View Full Version : Through The Leafless Trees (125 words)

December 8th, 2010, 10:11 PM
Funny business this is, looking for strangers in the woods. Michael`s boot squeezed the cigarette butt into the slush. Running a mitten across his head, correcting the part of his snow speckled hair, he gazed out through the gaps between the leafless trees, studying the not so distant highway. Michael had never seen anyone in this particular woodlot, but there were foot prints snaking through the sparse maple tree, trampling the frozen thicket. Someone might pass. He sat on a log and lit another cigarette, losing count.

If anyone asked him why he came to this brush he would say, ``to be alone and to think...`` Of course, he knew the truth. His motivation was quite the opposite: he went there to find someone and to forget.

December 8th, 2010, 10:37 PM
It seems like you wanted to play off of the element of suspense for your character--and after finishing it, I can say that there are indeed a lot of questions about "Michael". It probably has a lot to do with the succinctness of it, but though I find your character mysterious, there is very little in the story to "connect to", meaning that he is a mysterious yet detached character. I'm not saying necessarily to change the action (I love his response), and you do indeed have some elements of characterization (the cigarettes in particular), but I would add a little to try and connect with the reader-give us a reason why we should be interested in this mysterious man.
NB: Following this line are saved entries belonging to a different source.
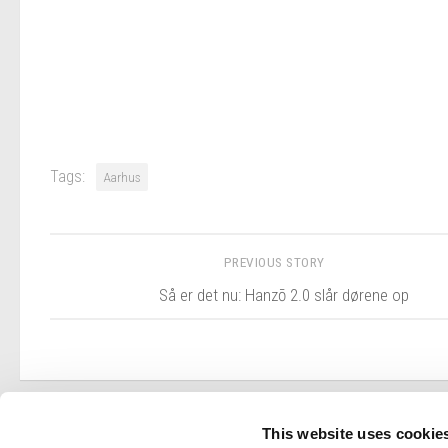
Tags:
Aarhus
PREVIOUS STORY
Så er det nu: Hanzō 2.0 slår dørene op
This website uses cookie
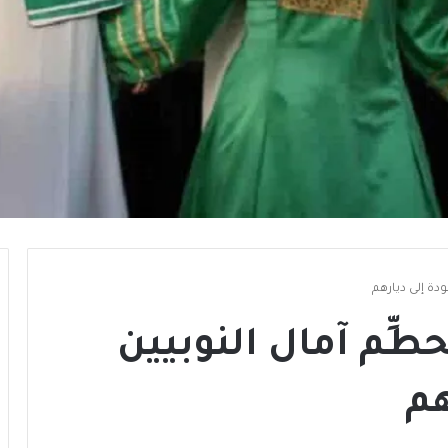
ودة إلى ديارهم
طِّم آمال النوبيين
هم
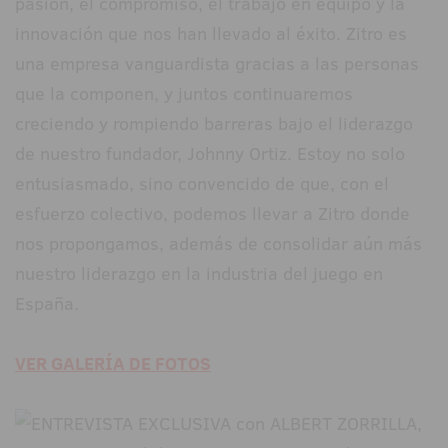
pasión, el compromiso, el trabajo en equipo y la
innovación que nos han llevado al éxito. Zitro es
una empresa vanguardista gracias a las personas
que la componen, y juntos continuaremos
creciendo y rompiendo barreras bajo el liderazgo
de nuestro fundador, Johnny Ortiz. Estoy no solo
entusiasmado, sino convencido de que, con el
esfuerzo colectivo, podemos llevar a Zitro donde
nos propongamos, además de consolidar aún más
nuestro liderazgo en la industria del juego en
España.
VER GALERÍA DE FOTOS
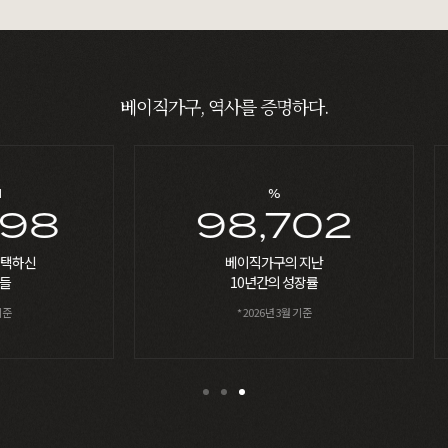
베이직가구, 역사를 증명하다.
%
8
98,702
베이직가구의 지난
10년간의 성장률
* 2026년 3월 기준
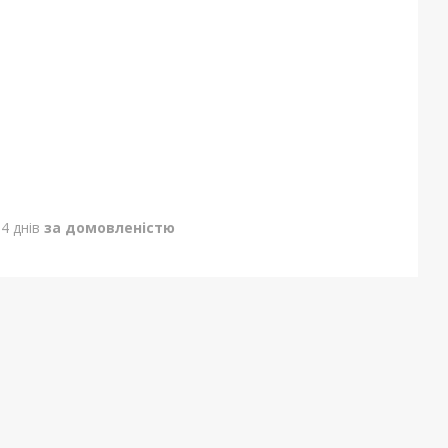
4 днів
за домовленістю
December 11th, 2010, 07:53 AM
I like the title, and so far, I feel that I would want to read more...there is a sense of mystery. You are very descriptive, and set a mood, to draw the reader inů.

December 11th, 2010, 01:33 PM

You have a tense shift in the first sentence. - this is - when the story is told in past tense.

I see a few more, those 'ing' words in past tense, though push a movement of sorts into a past action, can be shown better if placed solidly in the past. In this piece you have present, past and past perfected. so too many.

The other thing is that you don't stay long enough on a particular image, so though descriptive in a way, they don't rest long enough in my mind before you move on. the leafless trees, the distant highway.

If this is flash fiction, I can see the whole story, which is good, but I have no attachment to his suffering, why he wants to get away, some sort of hint would help with an empathy.